EFFECTS OF CHRONIC HYPOXIA ON UPPER AIRWAY AND DIAPHRAGM MUSCLE ENDURANCE IN THE DEVELOPING RAT

Chronic hypoxia (CH) is common in respiratory disease and is known to alter skeletal muscle structure and oxidative capacity. We hypothesized that CH in early development would alter respiratory muscle function. Wistar rats were reared in normobaric normoxia or hypobaric hypoxia (PB=450mmHg) for 7 days beginning at P1, P11, P21 or P31. Isolated muscle function studies were conducted at P19, P29 or P39. Fatigue was assessed in response to repeated tetanic contractions (40Hz, 300msec) every 2 sec for 5 minutes. Chronic hypoxia during early development (beginning P1 and P11) increased sternohyoid specific force but significantly reduced muscle endurance (fatigue index ie ratio of force at 5 min of fatigue to initial force, measured at P19 was 83+/−7% vs. 59+/−7%* and 63+/−4%*; control vs. P1 and P11 hypoxic groups, *P<0.05 ANOVA). CH in older animals did not affect sternohyoid endurance.
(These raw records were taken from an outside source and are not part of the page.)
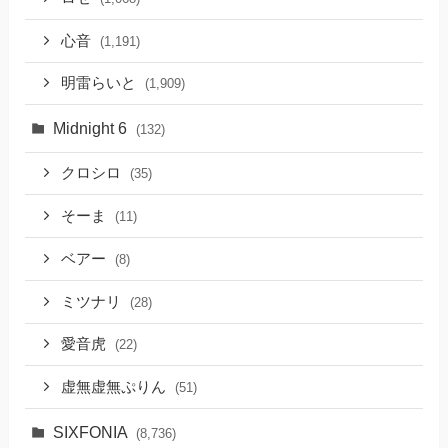
心音
(1,191)
明雷らいと
(1,909)
Midnight 6
(132)
クロシロ
(35)
そーま
(11)
ベアー
(8)
ミツナリ
(28)
愛音虎
(22)
虚無虚無ぷりん
(51)
SIXFONIA
(8,736)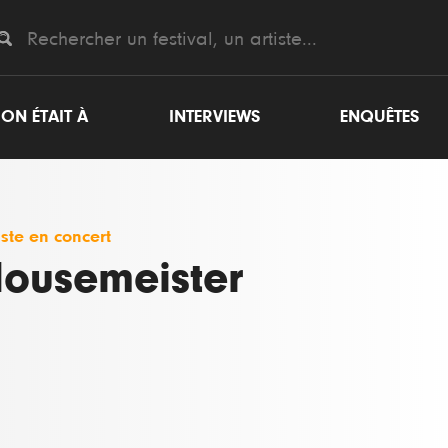
ON ÉTAIT À
INTERVIEWS
ENQUÊTES
iste en concert
ousemeister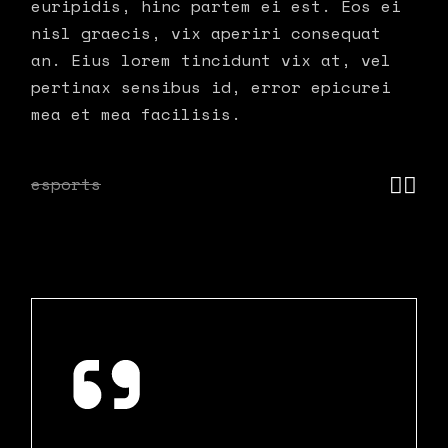
euripidis, hinc partem ei est. Eos ei
nisl graecis, vix aperiri consequat
an. Eius lorem tincidunt vix at, vel
pertinax sensibus id, error epicurei
mea et mea facilisis.
esports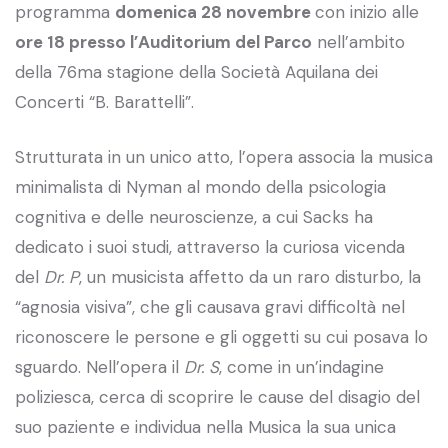
programma
domenica 28 novembre
con inizio alle
ore 18 presso l’Auditorium del Parco
nell’ambito
della 76ma stagione della Società Aquilana dei
Concerti “B. Barattelli”.
Strutturata in un unico atto, l’opera associa la musica
minimalista di Nyman al mondo della psicologia
cognitiva e delle neuroscienze, a cui Sacks ha
dedicato i suoi studi, attraverso la curiosa vicenda
del
Dr. P
, un musicista affetto da un raro disturbo, la
“agnosia visiva”, che gli causava gravi difficoltà nel
riconoscere le persone e gli oggetti su cui posava lo
sguardo. Nell’opera il
Dr. S
, come in un’indagine
poliziesca, cerca di scoprire le cause del disagio del
suo paziente e individua nella Musica la sua unica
CH increased diaphragm specific force but had no effect on muscle endurance (eg fatigue index at P19 was 81+/−6% vs. 76+/−4% and 88+/−4%; control vs. P1 and P11 hypoxic groups, P>0.05 ANOVA). We conclude that CH elicits plasticity in respiratory muscles with differential effects in diaphragm and upper airway muscles. Increased fatigue of the sternohyoid muscle may have important consequences for the control of upper airway patency in vivo.